I am pleased to present our third student series of blog posts. We have a very big class this semester, so we’ll be traveling a little farther afield for some of our topics, but I think many will tie back to Savannah in small and big ways. Up first is Alexander Vandegrift, writing about battlefield archaeology and its effects.
Artifacts Impacting Archaeology
When many think of archaeology, they think of those who still preside around Egyptian tombs, or those who dig upon hundreds to thousands of years of history. But, many neglect those who dig in the strata of the recent past, such as battlefields. If it was not for archaeology, we would not have The Tomb of the Unknown Soldiers, where archaeologists and patriotic volunteers have dug battlefields to find missing in action military personnel. Just recently in 2015, 36 Marines that were presumed killed in action were found on a Pacific Island near where the Battle of Tarawa occurred, and were returned home to receive an honorable burial. But, for those who dig in the remnants of the Vietnam war, still face battlefield dangers.
I have always respected those who still approach historical battlefields to find artifacts, historical anomalies from what we have theorized, and still missing-in-action personnel. But, with the number of battlefields created in the recent past, specifically Civil War era to Vietnam era, one would have never of thought of the dangers that could still be present to archaeologists.
With the production of artillery rounds, and other ordnance during war time, not all weapons and ammo are stamped as “safe and ready to use”. This leads to unexploded ordnance lying dormant for years within the strata of the Earth until disturbed accidentally by someone or something putting weight upon the area, or moving soil to recover an artifact. Many of these “duds” still cause damage today because of the eroding black powder or materials within the bombs become unstable. Some have lead to deaths, while others lead to serious injury.
One of the many reasons this happens is because logs, counts, and mapping of minefields can be rare or records are lost during war time. With the rise of insurgency and guerilla warfare tactics, many mines or IEDs during the past were merely placed and forgotten about, only with the hope that it would hit its mark. In fact, there are still regions within the world, predominantly Cambodia and Vietnam (excluding the Middle East since it is a still active war zone), where certain areas are secured off from the public because of the dangers of unexploded or still active mines.
Now, this does not mean that you can always find unexploded ordnance in battlefields, but it is possible anywhere within the world that has had contact with the making, transporting, or history of having explosives for any reason. Per example, in November of 2016 an unexploded cannonball was found near Broughton and Barr streets by a group who was doing an excavation in the area.
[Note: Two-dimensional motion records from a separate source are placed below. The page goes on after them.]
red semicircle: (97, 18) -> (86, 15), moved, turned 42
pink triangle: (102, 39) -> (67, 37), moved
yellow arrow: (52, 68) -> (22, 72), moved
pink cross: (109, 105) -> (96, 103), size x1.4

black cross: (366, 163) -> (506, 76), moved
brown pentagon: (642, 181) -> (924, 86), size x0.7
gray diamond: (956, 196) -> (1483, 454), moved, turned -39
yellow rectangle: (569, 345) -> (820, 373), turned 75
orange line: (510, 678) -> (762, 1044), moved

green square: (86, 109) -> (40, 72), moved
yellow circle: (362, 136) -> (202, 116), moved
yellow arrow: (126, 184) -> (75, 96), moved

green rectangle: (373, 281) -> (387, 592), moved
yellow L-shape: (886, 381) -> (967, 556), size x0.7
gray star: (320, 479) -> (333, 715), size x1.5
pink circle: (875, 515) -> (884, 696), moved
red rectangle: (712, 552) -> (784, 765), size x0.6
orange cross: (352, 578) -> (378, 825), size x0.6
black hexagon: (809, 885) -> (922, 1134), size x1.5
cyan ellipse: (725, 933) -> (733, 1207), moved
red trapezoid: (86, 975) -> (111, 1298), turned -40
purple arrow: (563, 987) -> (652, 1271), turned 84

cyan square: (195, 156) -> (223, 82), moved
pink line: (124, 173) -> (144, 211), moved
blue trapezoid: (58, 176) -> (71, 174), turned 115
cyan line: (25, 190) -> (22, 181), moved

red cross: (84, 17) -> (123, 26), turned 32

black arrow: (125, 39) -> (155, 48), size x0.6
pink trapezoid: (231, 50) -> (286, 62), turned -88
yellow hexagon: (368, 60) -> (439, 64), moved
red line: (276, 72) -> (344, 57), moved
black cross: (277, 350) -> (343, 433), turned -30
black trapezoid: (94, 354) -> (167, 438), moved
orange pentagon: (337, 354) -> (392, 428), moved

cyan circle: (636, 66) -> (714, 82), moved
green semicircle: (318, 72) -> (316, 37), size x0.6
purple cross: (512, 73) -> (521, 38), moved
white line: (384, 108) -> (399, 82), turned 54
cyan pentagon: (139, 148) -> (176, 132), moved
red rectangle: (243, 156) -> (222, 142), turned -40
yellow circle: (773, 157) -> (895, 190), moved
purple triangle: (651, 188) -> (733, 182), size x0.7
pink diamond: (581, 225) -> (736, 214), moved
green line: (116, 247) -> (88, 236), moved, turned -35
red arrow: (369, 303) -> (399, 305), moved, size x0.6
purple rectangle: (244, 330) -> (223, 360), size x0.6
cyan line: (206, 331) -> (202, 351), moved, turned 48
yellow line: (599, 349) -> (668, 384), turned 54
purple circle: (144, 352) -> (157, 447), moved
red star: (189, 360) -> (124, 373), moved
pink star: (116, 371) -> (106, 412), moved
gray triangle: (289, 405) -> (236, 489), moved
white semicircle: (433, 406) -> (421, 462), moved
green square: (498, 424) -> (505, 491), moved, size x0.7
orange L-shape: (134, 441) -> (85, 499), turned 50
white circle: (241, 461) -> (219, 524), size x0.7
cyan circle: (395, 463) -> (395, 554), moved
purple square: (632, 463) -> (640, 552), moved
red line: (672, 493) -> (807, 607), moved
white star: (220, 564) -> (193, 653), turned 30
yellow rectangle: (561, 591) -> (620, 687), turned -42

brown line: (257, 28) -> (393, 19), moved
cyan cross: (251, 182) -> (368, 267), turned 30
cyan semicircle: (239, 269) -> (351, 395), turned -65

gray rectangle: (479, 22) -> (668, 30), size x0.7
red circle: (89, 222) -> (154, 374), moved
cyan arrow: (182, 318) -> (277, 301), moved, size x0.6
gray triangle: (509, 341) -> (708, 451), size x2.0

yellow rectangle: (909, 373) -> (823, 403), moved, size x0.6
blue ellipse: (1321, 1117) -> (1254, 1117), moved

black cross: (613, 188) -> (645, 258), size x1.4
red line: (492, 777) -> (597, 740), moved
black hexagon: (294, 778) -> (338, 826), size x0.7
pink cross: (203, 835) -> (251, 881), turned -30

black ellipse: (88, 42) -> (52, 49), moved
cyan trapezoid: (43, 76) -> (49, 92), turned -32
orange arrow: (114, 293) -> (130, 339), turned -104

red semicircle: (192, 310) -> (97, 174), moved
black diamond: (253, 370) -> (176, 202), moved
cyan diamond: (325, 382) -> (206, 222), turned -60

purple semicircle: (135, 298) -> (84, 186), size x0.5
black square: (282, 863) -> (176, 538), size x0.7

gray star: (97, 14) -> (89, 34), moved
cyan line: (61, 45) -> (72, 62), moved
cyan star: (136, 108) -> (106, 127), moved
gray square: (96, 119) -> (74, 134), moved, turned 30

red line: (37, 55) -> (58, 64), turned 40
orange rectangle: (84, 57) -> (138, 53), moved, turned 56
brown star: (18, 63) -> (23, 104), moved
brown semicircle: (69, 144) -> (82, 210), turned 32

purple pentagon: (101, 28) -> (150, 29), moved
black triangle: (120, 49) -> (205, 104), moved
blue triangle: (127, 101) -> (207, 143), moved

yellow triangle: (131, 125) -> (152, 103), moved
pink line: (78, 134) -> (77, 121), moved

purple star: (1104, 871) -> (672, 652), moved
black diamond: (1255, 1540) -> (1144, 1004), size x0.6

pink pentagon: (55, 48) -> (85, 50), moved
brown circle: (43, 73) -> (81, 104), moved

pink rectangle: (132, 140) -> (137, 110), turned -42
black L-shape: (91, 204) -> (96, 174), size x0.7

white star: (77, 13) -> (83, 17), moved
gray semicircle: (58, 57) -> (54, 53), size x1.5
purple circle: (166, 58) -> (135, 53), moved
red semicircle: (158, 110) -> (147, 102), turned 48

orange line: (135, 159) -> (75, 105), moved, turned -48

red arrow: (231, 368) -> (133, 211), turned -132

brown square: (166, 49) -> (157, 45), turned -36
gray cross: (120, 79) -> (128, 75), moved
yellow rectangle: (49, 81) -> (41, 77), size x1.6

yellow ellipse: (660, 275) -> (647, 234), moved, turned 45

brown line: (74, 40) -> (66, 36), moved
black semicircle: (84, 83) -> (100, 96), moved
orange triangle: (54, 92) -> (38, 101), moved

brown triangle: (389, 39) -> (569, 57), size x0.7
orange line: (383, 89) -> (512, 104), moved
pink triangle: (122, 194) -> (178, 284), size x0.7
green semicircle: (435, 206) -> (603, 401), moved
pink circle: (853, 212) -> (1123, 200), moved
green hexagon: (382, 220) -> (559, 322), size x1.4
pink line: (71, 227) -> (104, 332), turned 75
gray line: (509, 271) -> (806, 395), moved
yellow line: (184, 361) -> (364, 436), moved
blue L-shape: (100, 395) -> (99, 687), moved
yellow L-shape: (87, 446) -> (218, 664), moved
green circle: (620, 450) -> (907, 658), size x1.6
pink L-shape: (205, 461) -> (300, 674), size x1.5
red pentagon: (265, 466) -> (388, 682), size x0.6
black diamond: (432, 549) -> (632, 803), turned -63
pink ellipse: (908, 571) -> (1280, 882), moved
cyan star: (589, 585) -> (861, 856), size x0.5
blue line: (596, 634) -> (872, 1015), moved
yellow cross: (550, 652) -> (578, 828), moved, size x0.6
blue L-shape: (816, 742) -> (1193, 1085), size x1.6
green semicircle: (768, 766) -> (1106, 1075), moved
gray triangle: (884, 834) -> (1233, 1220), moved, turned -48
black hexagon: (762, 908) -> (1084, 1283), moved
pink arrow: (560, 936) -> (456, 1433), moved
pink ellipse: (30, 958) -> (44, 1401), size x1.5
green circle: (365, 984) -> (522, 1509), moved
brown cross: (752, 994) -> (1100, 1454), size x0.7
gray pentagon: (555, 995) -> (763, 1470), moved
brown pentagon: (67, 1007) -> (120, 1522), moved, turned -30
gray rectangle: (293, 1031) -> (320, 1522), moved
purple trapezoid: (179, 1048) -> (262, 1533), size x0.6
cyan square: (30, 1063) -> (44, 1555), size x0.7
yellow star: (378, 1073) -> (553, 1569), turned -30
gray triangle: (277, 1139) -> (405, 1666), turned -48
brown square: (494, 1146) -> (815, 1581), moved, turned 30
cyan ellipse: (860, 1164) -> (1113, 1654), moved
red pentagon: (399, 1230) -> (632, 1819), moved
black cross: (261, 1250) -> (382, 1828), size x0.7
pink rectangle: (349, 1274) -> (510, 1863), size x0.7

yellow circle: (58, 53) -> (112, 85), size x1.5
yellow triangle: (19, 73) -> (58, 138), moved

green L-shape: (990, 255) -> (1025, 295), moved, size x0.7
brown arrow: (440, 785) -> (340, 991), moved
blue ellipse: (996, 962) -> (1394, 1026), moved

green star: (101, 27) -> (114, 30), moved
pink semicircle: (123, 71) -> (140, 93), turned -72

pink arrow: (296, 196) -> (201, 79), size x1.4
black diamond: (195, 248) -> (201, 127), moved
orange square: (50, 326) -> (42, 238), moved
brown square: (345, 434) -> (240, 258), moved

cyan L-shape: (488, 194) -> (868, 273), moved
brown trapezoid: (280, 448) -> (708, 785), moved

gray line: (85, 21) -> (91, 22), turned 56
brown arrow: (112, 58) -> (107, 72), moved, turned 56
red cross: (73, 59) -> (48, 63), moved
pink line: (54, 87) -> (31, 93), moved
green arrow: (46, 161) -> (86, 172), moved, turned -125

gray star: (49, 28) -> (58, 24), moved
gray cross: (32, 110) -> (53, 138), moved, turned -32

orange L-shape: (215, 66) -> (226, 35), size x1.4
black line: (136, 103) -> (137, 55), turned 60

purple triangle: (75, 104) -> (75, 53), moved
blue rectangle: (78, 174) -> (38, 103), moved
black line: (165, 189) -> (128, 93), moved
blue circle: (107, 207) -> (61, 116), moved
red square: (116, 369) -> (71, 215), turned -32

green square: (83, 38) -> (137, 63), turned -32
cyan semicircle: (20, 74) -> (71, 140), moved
Luckily, Fort Stewart Army EOD and Savannah Chatham Police Bomb Squad conducted a controlled explosion within the site, while being viewed from an aerial position by Helicopter Eagle 1, to ensure citizens were not within the vicinity. The bomb site and controlled explosion resulted in zero casualties.
This speaks volumes. When a military unit or insurgency operates within an area, they need to keep maps and counts of all mines that are placed, as well as retrieve with full counts after war time. When dealing with instances such as Savannah’s, one must be careful and have keener senses when one notices something unusual within the site you are digging. When situations are carried out correctly and carefully, life can be preserved and chance of injury can be nonexistent. Those who were digging within the area that found the cannonball made the right decisions by backing away and calling the right units to handle such a situation.